Learning Spatial-Semantic Context with Fully Convolutional Recurrent Network for Online Handwritten Chinese Text Recognition
This addresses the challenging problem of recognizing handwritten Chinese text for applications in handwriting input and document digitization, with incremental improvements in accuracy.
The paper tackled online handwritten Chinese text recognition by using path signatures to convert pen trajectories into feature maps and proposing a multi-spatial-context fully convolutional recurrent network to avoid segmentation issues, achieving correct rates of 97.10% and 97.15% on two benchmarks.

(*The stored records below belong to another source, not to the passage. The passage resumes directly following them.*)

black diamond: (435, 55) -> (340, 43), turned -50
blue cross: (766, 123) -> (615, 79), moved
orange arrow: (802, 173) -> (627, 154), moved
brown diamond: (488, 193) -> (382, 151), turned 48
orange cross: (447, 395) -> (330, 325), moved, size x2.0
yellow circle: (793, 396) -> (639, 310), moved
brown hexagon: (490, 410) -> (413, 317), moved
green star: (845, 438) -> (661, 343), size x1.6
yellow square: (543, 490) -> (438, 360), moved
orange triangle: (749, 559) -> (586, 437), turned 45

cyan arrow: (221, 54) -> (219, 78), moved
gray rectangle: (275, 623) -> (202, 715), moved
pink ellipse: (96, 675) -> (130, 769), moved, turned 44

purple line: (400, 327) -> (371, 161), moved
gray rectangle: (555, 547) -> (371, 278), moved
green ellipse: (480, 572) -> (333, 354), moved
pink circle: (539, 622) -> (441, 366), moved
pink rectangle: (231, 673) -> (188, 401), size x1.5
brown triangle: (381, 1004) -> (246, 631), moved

Online handwritten Chinese text recognition (OHCTR) is a challenging problem as it involves a large-scale character set, ambiguous segmentation, and variable-length input sequences. In this paper, we exploit the outstanding capability of path signature to translate online pen-tip trajectories into informative signature feature maps using a sliding window-based method, successfully capturing the analytic and geometric properties of pen strokes with strong local invariance and robustness. A multi-spatial-context fully convolutional recurrent network (MCFCRN) is proposed to exploit the multiple spatial contexts from the signature feature maps and generate a prediction sequence while completely avoiding the difficult segmentation problem. Furthermore, an implicit language model is developed to make predictions based on semantic context within a predicting feature sequence, providing a new perspective for incorporating lexicon constraints and prior knowledge about a certain language in the recognition procedure. Experiments on two standard benchmarks, Dataset-CASIA and Dataset-ICDAR, yielded outstanding results, with correct rates of 97.10% and 97.15%, respectively, which are significantly better than the best result reported thus far in the literature.